# Demonstrating the Beta Mixture Model Fitter

This notebook provides a practical example of how to use the `BetaMixtureFitter` from the `irbstudio.simulation.distribution` module. 

The process involves:
1. **Generating Synthetic Data**: We'll create a bimodal dataset by combining samples from two different Beta distributions. This mimics a portfolio with two distinct clusters of risk (e.g., 'low risk' and 'medium risk').
2. **Fitting the Model**: We'll instantiate and fit the `BetaMixtureFitter` to this synthetic data.
3. **Visualizing the Results**: We'll plot the original data's histogram against the probability density function (PDF) of the fitted mixture model to visually assess the quality of the fit.

In [1]:
import numpy as np
import pandas as pd
import plotly.graph_objects as go
from scipy.stats import beta

# Add the project root to the Python path to allow importing irbstudio
import sys
import os
module_path = os.path.abspath(os.path.join('..'))
if module_path not in sys.path:
    sys.path.append(module_path)

from irbstudio.simulation.distribution import BetaMixtureFitter

print("Imports successful.")

Imports successful.


### 1. Generate Synthetic Bimodal Data

In [5]:
np.random.seed(42)

# Define the parameters for two underlying Beta distributions
# Component 1: Represents a 'low-risk' group
a1, b1 = 2, 50  # Low mean, low variance
size1 = 950

# Component 2: Represents a 'medium-risk' group
a2, b2 = 10, 30 # Higher mean, higher variance
size2 = 50

# Generate data from each component
data1 = np.random.beta(a=a1, b=b1, size=size1)
data2 = np.random.beta(a=a2, b=b2, size=size2)

# Combine them into a single dataset
synthetic_data = np.concatenate([data1, data2])

print(f"Generated {len(synthetic_data)} data points.")
print(f"Data mean: {synthetic_data.mean():.4f}")

Generated 1000 data points.
Data mean: 0.0501


### 2. Fit the Beta Mixture Model

In [6]:
# Initialize the fitter with 2 components
fitter = BetaMixtureFitter(n_components=2, max_iter=150, tol=1e-5)
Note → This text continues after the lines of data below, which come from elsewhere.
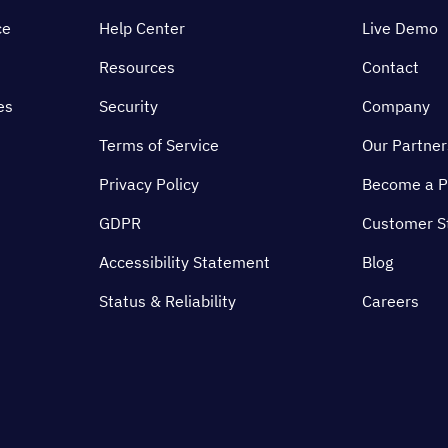
ce
Help Center
Live Demo
Resources
Contact
es
Security
Company
Terms of Service
Our Partner
Privacy Policy
Become a P
GDPR
Customer S
Accessibility Statement
Blog
Status & Reliability
Careers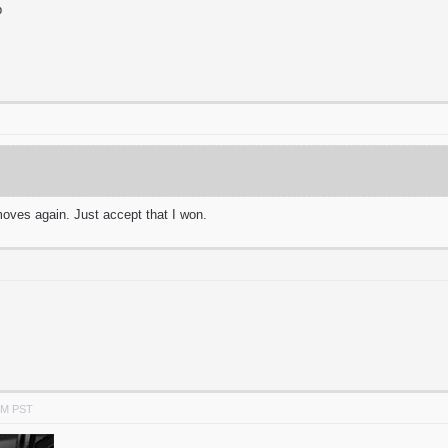
p
oves again. Just accept that I won.
PM PST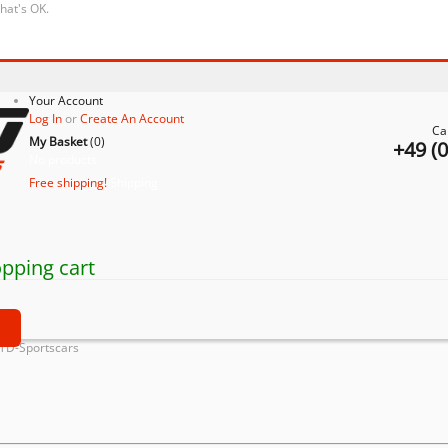
that's OK.
Your Account
Log In
or
Create An Account
Ca
My Basket
(
0
)
+49 (
No products
Free shipping!
Shipping
pping cart
t
ATD-Sportscars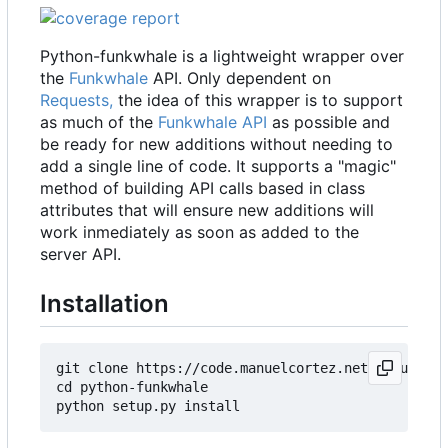
Python-funkwhale is a lightweight wrapper over
the
Funkwhale
API. Only dependent on
Requests,
the idea of this wrapper is to support
as much of the
Funkwhale API
as possible and
be ready for new additions without needing to
add a single line of code. It supports a "magic"
method of building API calls based in class
attributes that will ensure new additions will
work inmediately as soon as added to the
server API.
Installation
git clone https://code.manuelcortez.net/manuelcor
cd python-funkwhale
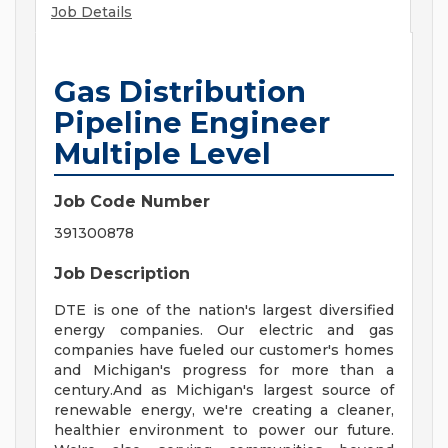
Job Details
Gas Distribution
Pipeline Engineer
Multiple Level
Job Code Number
391300878
Job Description
DTE is one of the nation's largest diversified
energy companies. Our electric and gas
companies have fueled our customer's homes
and Michigan's progress for more than a
century.And as Michigan's largest source of
renewable energy, we're creating a cleaner,
healthier environment to power our future.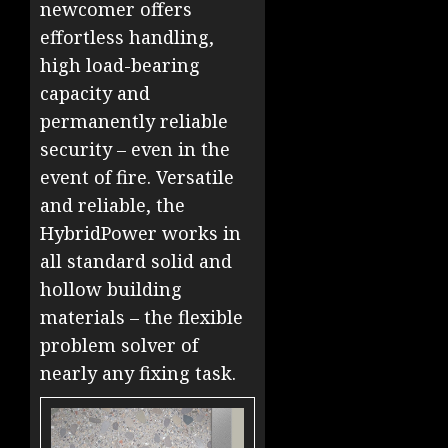
newcomer offers
effortless handling,
high load-bearing
capacity and
permanently reliable
security – even in the
event of fire. Versatile
and reliable, the
HybridPower works in
all standard solid and
hollow building
materials – the flexible
problem solver of
nearly any fixing task.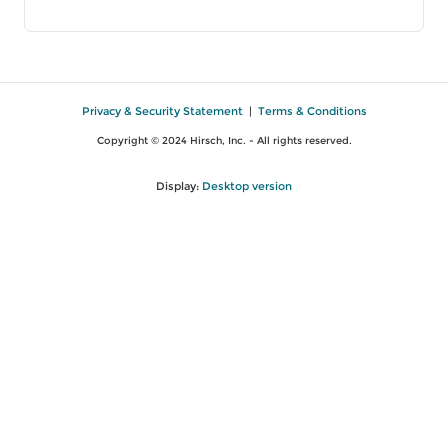
Privacy & Security Statement
|
Terms & Conditions
Copyright © 2024 Hirsch, Inc. - All rights reserved.
Display:
Desktop version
# Fit the model to our data
fitter.fit(synthetic_data)

# Print the learned parameters
print("Fitted Model Parameters:")
for i in range(fitter.n_components):
    print(f"  Component {i+1}:")
    print(f"    Weight: {fitter.weights_[i]:.4f}")
    print(f"    Alpha:  {fitter.alphas_[i]:.4f}")
    print(f"    Beta:   {fitter.betas_[i]:.4f}")
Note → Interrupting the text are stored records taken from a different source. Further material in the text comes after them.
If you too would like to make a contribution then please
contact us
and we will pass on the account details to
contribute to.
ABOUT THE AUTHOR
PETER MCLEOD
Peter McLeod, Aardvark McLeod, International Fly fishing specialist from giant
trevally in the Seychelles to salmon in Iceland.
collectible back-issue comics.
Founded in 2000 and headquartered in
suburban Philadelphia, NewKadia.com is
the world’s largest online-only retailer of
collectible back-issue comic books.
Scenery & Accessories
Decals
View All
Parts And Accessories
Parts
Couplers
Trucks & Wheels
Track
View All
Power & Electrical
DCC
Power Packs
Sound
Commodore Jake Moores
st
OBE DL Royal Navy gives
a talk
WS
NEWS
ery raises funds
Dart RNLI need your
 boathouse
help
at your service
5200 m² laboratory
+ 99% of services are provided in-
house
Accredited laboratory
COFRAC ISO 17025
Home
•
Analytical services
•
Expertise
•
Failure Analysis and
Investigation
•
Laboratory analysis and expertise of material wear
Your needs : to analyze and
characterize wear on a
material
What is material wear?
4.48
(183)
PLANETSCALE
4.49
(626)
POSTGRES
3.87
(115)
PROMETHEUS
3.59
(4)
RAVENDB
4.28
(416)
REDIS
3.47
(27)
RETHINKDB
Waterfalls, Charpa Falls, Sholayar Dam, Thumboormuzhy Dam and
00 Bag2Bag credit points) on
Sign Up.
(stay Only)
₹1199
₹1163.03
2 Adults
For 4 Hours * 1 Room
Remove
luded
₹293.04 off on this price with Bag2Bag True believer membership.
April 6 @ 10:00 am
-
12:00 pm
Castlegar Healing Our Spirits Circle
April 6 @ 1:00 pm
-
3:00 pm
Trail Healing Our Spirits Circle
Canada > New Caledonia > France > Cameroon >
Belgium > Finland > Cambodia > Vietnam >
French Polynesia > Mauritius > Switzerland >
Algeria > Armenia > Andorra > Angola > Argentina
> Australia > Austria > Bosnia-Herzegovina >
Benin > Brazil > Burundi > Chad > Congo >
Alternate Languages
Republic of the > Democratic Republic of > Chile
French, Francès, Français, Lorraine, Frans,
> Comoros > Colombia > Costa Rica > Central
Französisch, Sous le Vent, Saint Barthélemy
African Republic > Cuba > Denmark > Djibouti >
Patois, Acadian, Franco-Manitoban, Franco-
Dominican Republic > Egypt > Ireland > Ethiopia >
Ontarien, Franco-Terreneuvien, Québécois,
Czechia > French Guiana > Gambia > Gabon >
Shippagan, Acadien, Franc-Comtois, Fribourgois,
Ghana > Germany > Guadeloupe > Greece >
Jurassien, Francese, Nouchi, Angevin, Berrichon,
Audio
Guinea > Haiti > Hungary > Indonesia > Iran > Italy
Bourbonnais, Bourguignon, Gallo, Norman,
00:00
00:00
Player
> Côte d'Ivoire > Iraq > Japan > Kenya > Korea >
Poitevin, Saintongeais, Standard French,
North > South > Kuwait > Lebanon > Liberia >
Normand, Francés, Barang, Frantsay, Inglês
2025-09-09 14:37:56 - irbstudio.simulation.distribution - INFO - Converged after 7 iterations.
Fitted Model Parameters:
  Component 1:
    Weight: 0.9530
    Alpha:  2.1350
    Beta:   51.5835
  Component 2:
    Weight: 0.0470
    Alpha:  12.6203
    Beta:   36.0280
Fitted Model Parameters:
  Component 1:
    Weight: 0.9530
    Alpha:  2.1350
    Beta:   51.5835
  Component 2:
    Weight: 0.0470
    Alpha:  12.6203
    Beta:   36.0280


### 3. Visualize the Fit

Now, let's plot the histogram of our synthetic data and overlay the probability density function (PDF) of the fitted mixture model. A good fit means the combined PDF curve should closely follow the shape of the histogram.

In [7]:
# Create a range of x-values for plotting the PDF
x_plot = np.linspace(0, 1, 1000)

# Calculate the PDF for each component
pdf1 = beta.pdf(x_plot, fitter.alphas_[0], fitter.betas_[0])
pdf2 = beta.pdf(x_plot, fitter.alphas_[1], fitter.betas_[1])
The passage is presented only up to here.